The spladle is a wrestling technique commonly used as a counter and pinning move to single leg take downs. When opponents shoot in and grab the leg the wrestler will drop their weight on the opponents head to prevent advancement of the take down, from there they may reach across the body with their arms to grab hold of the opponents far side leg, once completed they wrap the near side leg with the leg targeted for the take down and roll forward onto the mat. When on the floor it is important to control both legs of the opponent as the wrestler wants to bring the knees of his opponent as close to inline with the opponent's head as possible.

As a pin that is the result of countering a take down, this is a very effective technique to use when possible in order to score, however the position in which the two wrestlers land can breed controversy as to who the points will go to. While the wrestler caught in the spladle is certainly unable to effectively do anything, let alone escape, the one who uses it in some cases may have their shoulders flat to the mat as well which could result in them being judged as the one being pinned in some cases. This is caused because it is likely that their shoulder rolled onto the mat first, to determine this the referee would need to reflect on the match he witnessed or review any tape there is if it is available for viewing in order to determine the victor.

== Variations ==
- Counter: This technique is very often used as a counter-style move a variety of the single leg take downs (typically not high crotch unless it is possible to bring down to a manageable position the one attempting said take down) by reaching across the back and getting a hold of both legs as described at the top of the article.

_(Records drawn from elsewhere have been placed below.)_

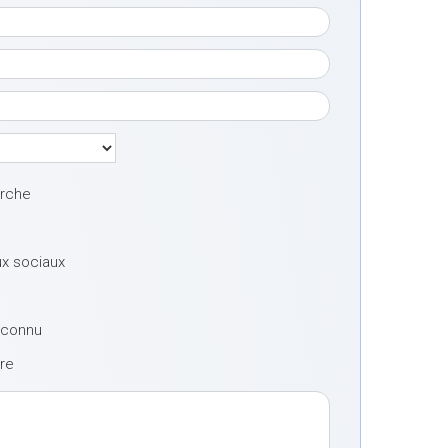
erche
ux sociaux
à connu
tre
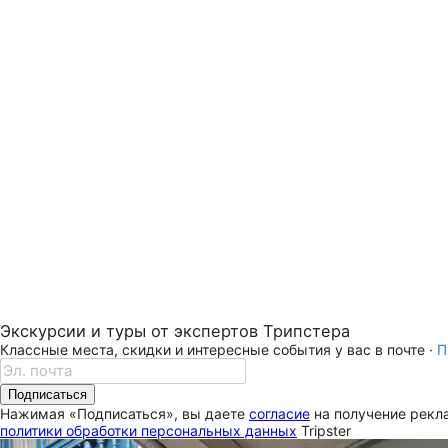
Экскурсии и туры от экспертов Трипстера
Классные места, скидки и интересные события у вас в почте ·
П
Подписаться
Нажимая «Подписаться», вы даете
согласие
на получение рекла
политики обработки персональных данных
Tripster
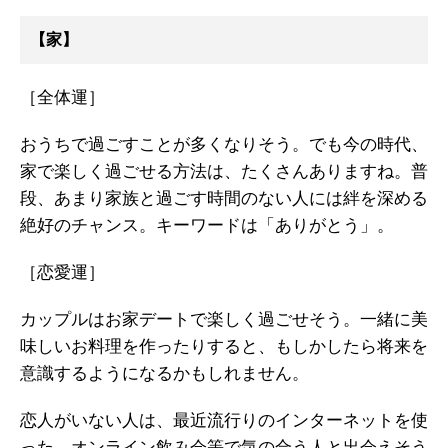
【家】
［全体運］
おうちで過ごすことが多くなりそう。でも今の時代、
家で楽しく過ごせる方法は、たくさんありますね。普
段、あまり家族と過ごす時間のない人には絆を深める
絶好のチャンス。キーワードは「ありがとう」。
［恋愛運］
カップルはお家デートで楽しく過ごせそう。一緒に美
味しいお料理を作ったりすると、もしかしたら将来を
意識するようになるかもしれません。
恋人がいない人は、最近流行りのインターネットを使
った、オンライン飲み会等で気の合う人と出会えそう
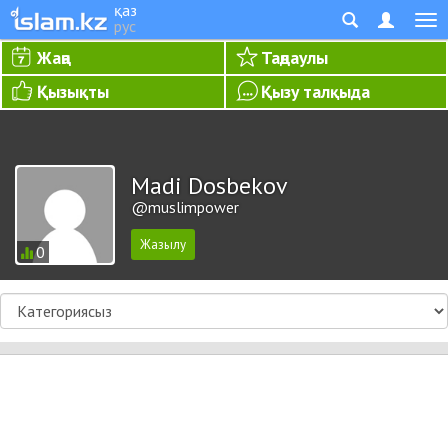
қаз
рус
Жаңа
Таңдаулы
Қызықты
Қызу талқыда
Madi Dosbekov
@muslimpower
0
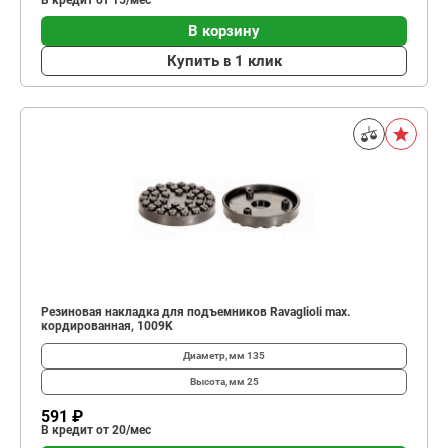
В кредит от 15/мес
В корзину
Купить в 1 клик
Резиновая накладка для подъемников Ravaglioli max.
кордированная, 1009K
Диаметр, мм
135
Высота, мм
25
591 ₽
В кредит от 20/мес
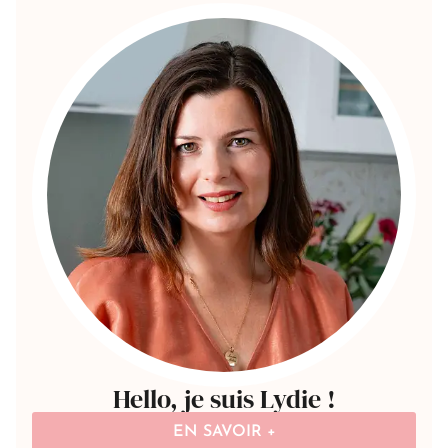
Hello, je suis Lydie !
EN SAVOIR +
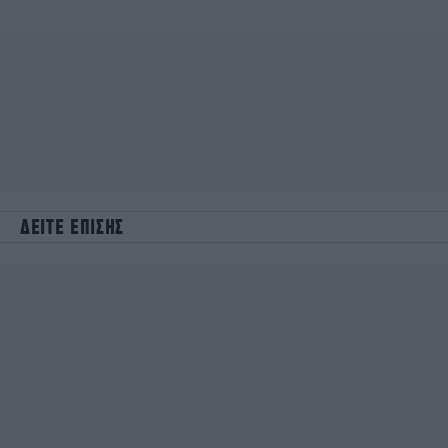
ΔΕΙΤΕ ΕΠΙΣΗΣ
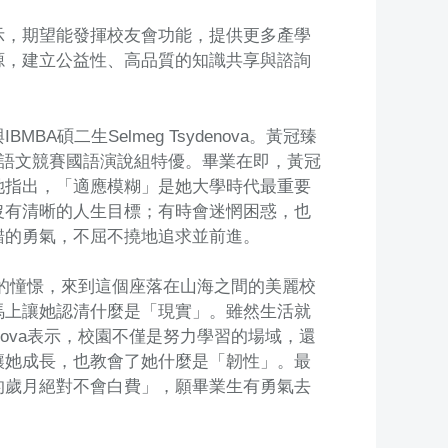
示，期望能發揮校友會功能，提供更多產學
源，建立公益性、高品質的知識共享與諮詢
碩二生Selmeg Tsydenova。黃冠臻
國語文競賽國語演說組特優。畢業在即，黃冠
她指出，「適應模糊」是她大學時代最重要
沒有清晰的人生目標；有時會迷惘困惑，也
錯的勇氣，不屈不撓地追求並前進。
對未來的憧憬，來到這個座落在山海之間的美麗校
馬上讓她認清什麼是「現實」。雖然生活就
enova表示，校園不僅是努力學習的場域，還
讓她成長，也教會了她什麼是「韌性」。最
的歲月絕對不會白費」，願畢業生有勇氣去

While this is the most used variation and the one most commonly seen in competition or demonstration purposes it is not the only way of using this technique.
- Offensive: From certain positions on the mat the opponent may wrap a leg from where there are positions in which one may catch the spladle, typically when the wrestler on the bottom is attempting to reverse positions by attacking a leg with hopes of executing something similar to a single leg style take down, ankle pick or reversal technique involving the wrapping or control of a singular leg. With this sort of style to the spladle where the wrestler on top is working for a pin while the other stalls him or is not sure what to do, there are many possibilities present in order to work towards this pin.

== Double pinning ==
As previously stated in this article, the way by which the wrestlers fall and how they end up on the mat, in the end, can create confusion as to who will win. This is caused by both competitors landing with their shoulders flat on the mat, this is known as a double pin, while not very common of an occurrence they still can happen and result in the point being awarded to the dominant wrestler or the one being pinned based on what happened in the movements and moments leading up to it. Should the wrestler, who is placing the other in the hold, if his shoulders land flat on the mat first he will be the one deemed as pinned, and should the wrestler placed in the pin have his shoulders land flat first then he will be judged to be the one pinned. In order to avoid this situation, it is necessary to, once holding the pin, attempt to ensure that the shoulders stay at minimum 20 degrees off the mat.

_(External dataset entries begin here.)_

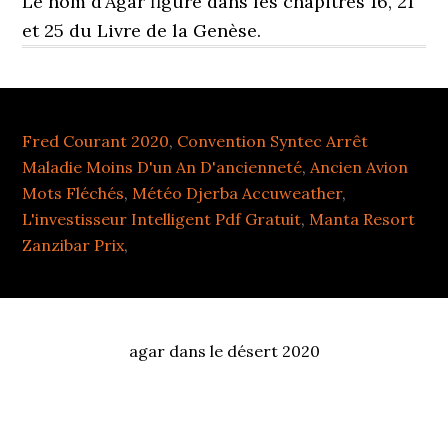
Fred Courant 2020
,
Convention Syntec Arrêt
Maladie Moins D'un An D'ancienneté
,
Ancien Avion
Mots Fléchés
,
Météo Djerba Accuweather
,
L'investisseur Intelligent Pdf Gratuit
,
Manta Resort
Zanzibar Prix
,
agar dans le désert 2020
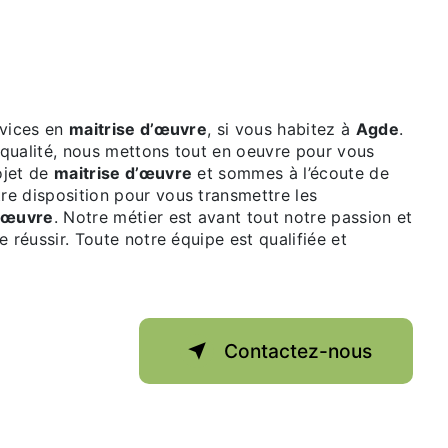
vices en
maitrise d’œuvre
, si vous habitez à
Agde
.
e qualité, nous mettons tout en oeuvre pour vous
ojet de
maitrise d’œuvre
et sommes à l’écoute de
re disposition pour vous transmettre les
d’œuvre
. Notre métier est avant tout notre passion et
 réussir. Toute notre équipe est qualifiée et
Contactez-nous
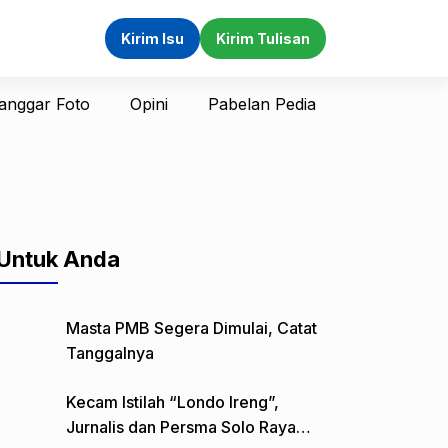
Kirim Isu
Kirim Tulisan
anggar Foto
Opini
Pabelan Pedia
Untuk Anda
Masta PMB Segera Dimulai, Catat
Tanggalnya
Kecam Istilah “Londo Ireng”,
Jurnalis dan Persma Solo Raya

== Uses outside of wrestling ==
This technique has uses as a submission as well as a pin, because of the high amount of possible strain placed on the back and hamstrings this hold has a high potential for leading a competitor to quit because of the pain, leading to the submission victory in sports like mixed martial arts, submission wrestling and other grappling sports designed for submission. The effectiveness of this pin as a submission is comparable to the "twister" in the way it places a lot of force on one's spine leading to a lot of pain. Another submission and pin it is similar to it the "electric chair" or "banana split" in that it forces the legs of the one captured in it apart, forward or back in such a way it puts a lot of tension on the hamstring, quad and crotch muscles in the legs which could result in the tearing of said muscles if the competitors and referee are not careful to stop or hold the submission (pin) so no further tension is placed on the legs.